Thursday, December 6, 2012

Test Taking Errors to Watch Out For

How often do you get a test back and are surprised at the results? What’s more, how often do you review an exam after you have taken it to identify what types of errors you made and learned from it? Below are some common test taking errors to keep in mind when reviewing graded tests and preparing for new ones and cumulative exams:
• Not reading the instructions carefully. Sometimes, wrong answers can simply be the result of skipping over important directions that you didn’t previously pay attention to. To prevent these kinds of mistakes, make sure you take the time to read the instructions carefully, or go back and review these problems after you get finish taking the test.

• Careless mistakes such as forgetting to add two numbers in a long math problem or skipping over steps in a math problem can cause you to get no credit or lose points on the problem. Checking your work appropriately after you complete the question is a good way to protect against these errors.

• Concept errors such as misunderstanding a principle involved in solving the problem or steps involved in the process can cause problems in answering the question correctly. To prevent against this, review your lecture notes and textbook carefully to make sure you are following the proper thought sequence is answering the question.

• Application errors occur when you know the concepts involved but cannot apply the concepts to the problems. Make sure when you are reviewing your terms and theories that you can draft scenarios or examples that integrate the concepts.

• Missing problems in the test sequence. If you have a tendency to miss problems at the beginning or end of the test, be sure to review these parts after you finish the test. Avoid rushing through the test and if you are stuck on a problem in the beginning, circle it and come back to it later. If you have a tendency to skip the last step or part of a question, be sure to look at this part of the problem first as a subtle reminder to not walk away from the problem until it is complete.

• Changing answers at the last minute. As a rule of thumb, unless some epiphany descends on your with respect to the correct answer on a problem, it is recommended that you do not change answers to problems at the last minute. A good rule to live by in this situation is to go with your gut in answering test questions. In addition, the more extensively you prepare, the more you can trust your gut!

• Spending too much time on a problem to the neglect of the rest of the exam. To avoid this barrier, set a time limit on how long you will spend on each problem. If necessary, take a stop watch with you to manage your time appropriately. Conversely, if you tend to rush through the easiest problems on the test, upon completing the test, review the easy problems first with the time remaining.

• Accidentally, copying the wrong answer from your scratch paper to the actual test. To avoid this, strategically plan to compare your answer on the scratch paper with the one on the test.

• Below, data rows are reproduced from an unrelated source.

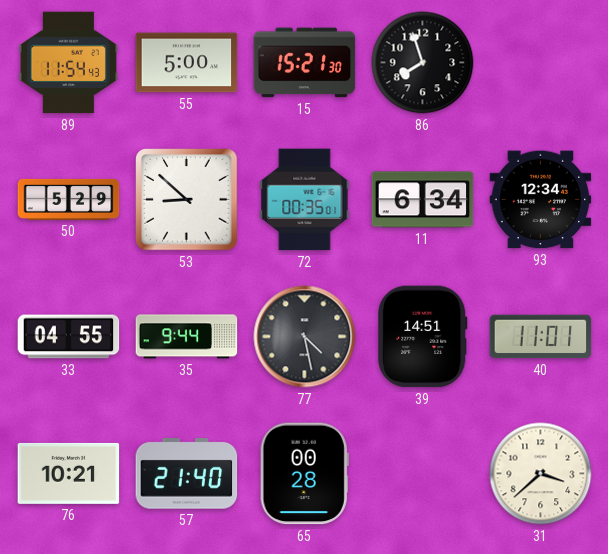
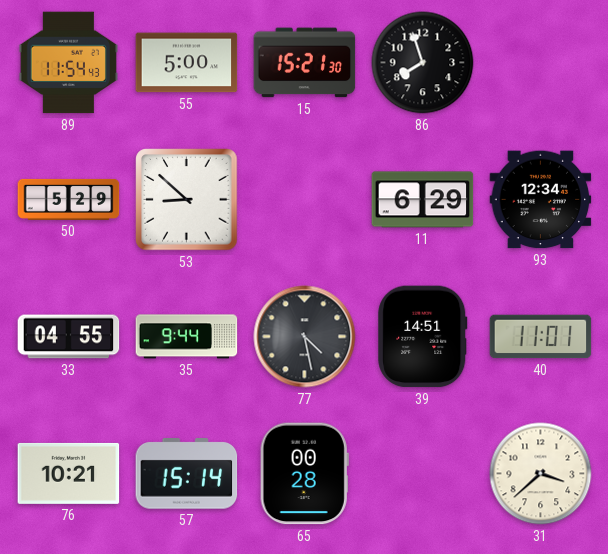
72: 00:35 -> none
11: 6:34 -> 6:29
57: 21:40 -> 15:14
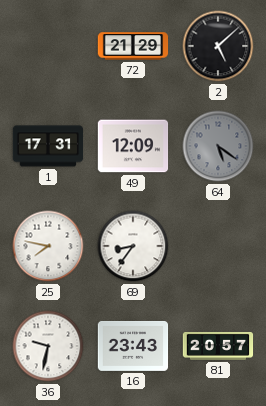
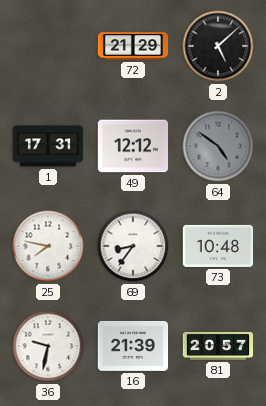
49: 12:09 -> 12:12
64: 5:21 -> 4:51
73: none -> 10:48
16: 23:43 -> 21:39
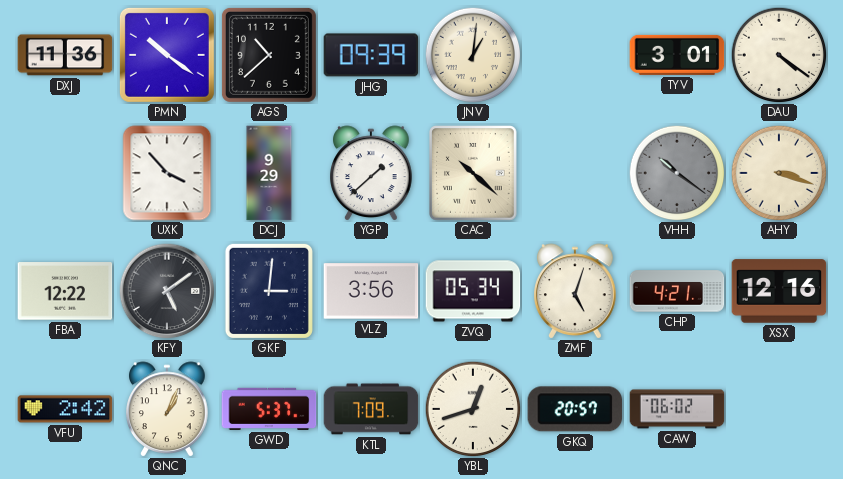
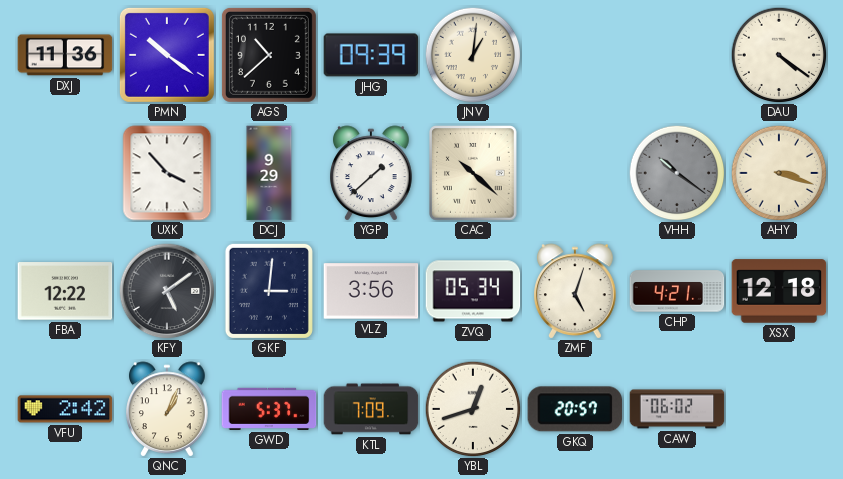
TYV: 3:01 -> none
XSX: 12:16 -> 12:18
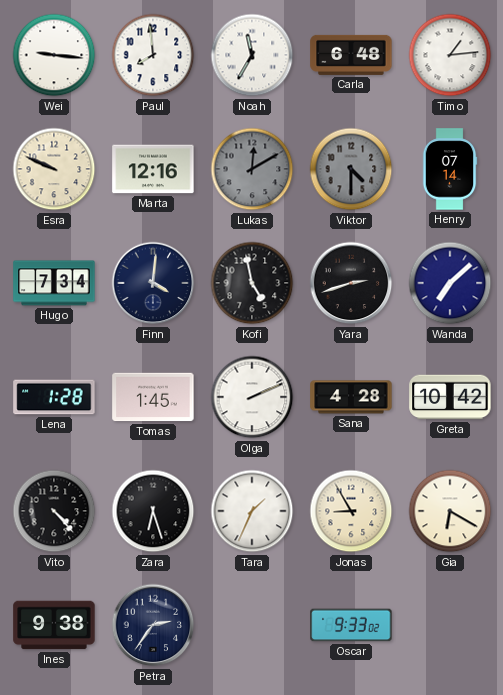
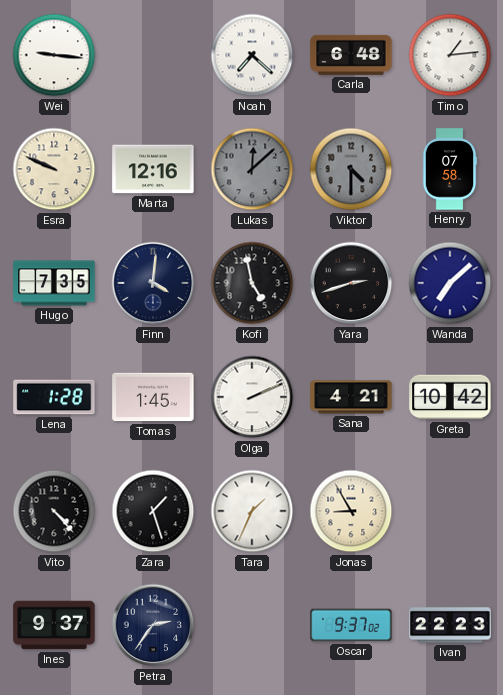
Paul: 7:59 -> none
Noah: 11:35 -> 7:22
Lukas: 12:10 -> 12:08
Henry: 07:14 -> 07:58
Hugo: 7:34 -> 7:35
Sana: 4:28 -> 4:21
Zara: 6:27 -> 1:27
Gia: 6:20 -> none
Ines: 9:38 -> 9:37
Oscar: 9:33 -> 9:37
Ivan: none -> 22:23
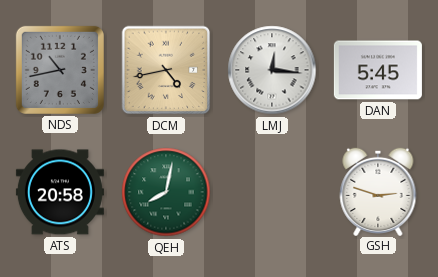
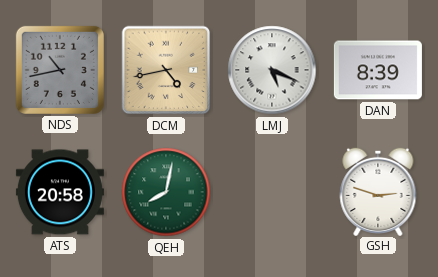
LMJ: 12:16 -> 5:19
DAN: 5:45 -> 8:39
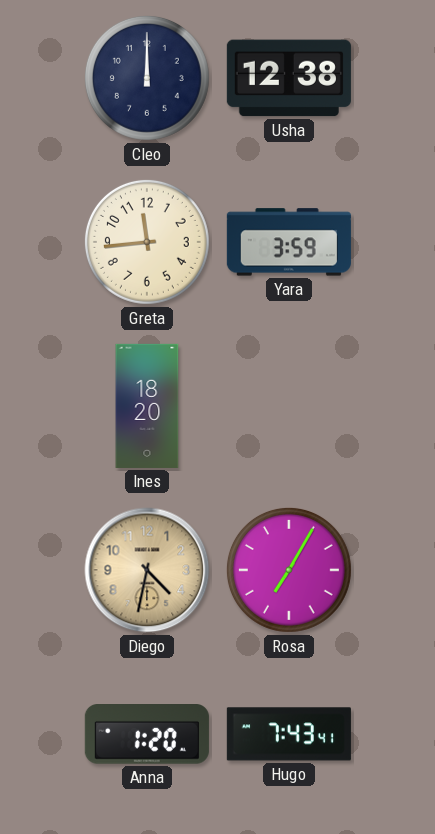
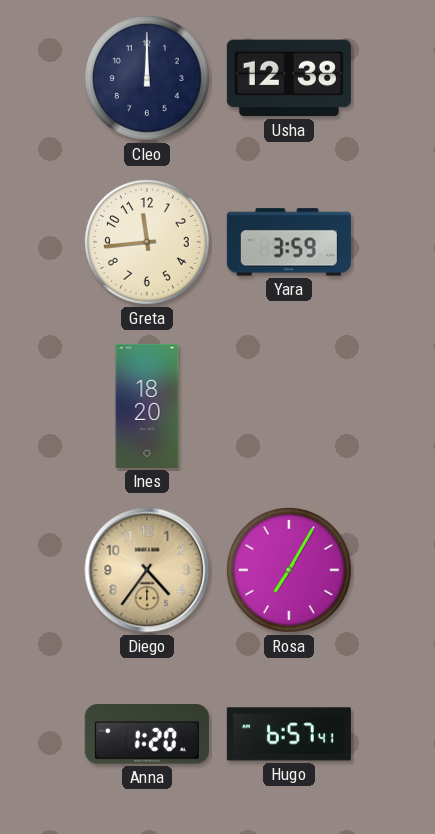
Diego: 4:32 -> 4:36
Hugo: 7:43 -> 6:57
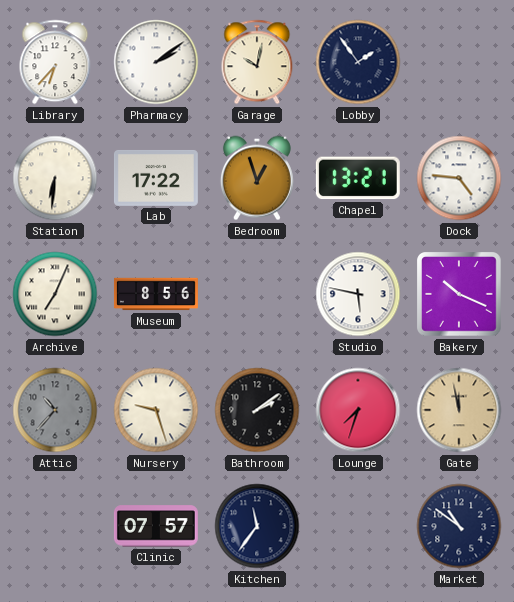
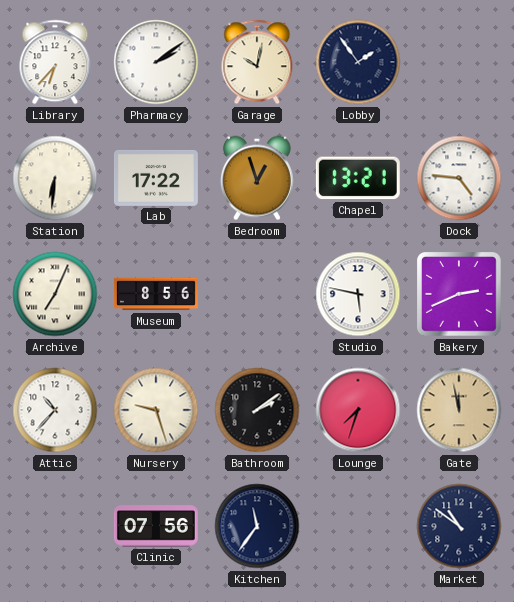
Bakery: 10:19 -> 2:41
Attic dial: grey -> white
Clinic: 07:57 -> 07:56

• Leaving answers blank. To avoid this mistake, make notes in the margin of the question or shorthand symbols to start the problem as a placeholder; then, make a conscious effort to go back and fill in the missing pieces at the end. Finally, prior to turning the exam in, make sure your name is on the test and that you attach your scratch paper to the test when you hand it in. As a rule, prior to taking the exam, do a “data dump” that includes everything that comes to mind from the test material, put in on paper so that when you take the test, your mind is “warmed up” to answer the questions.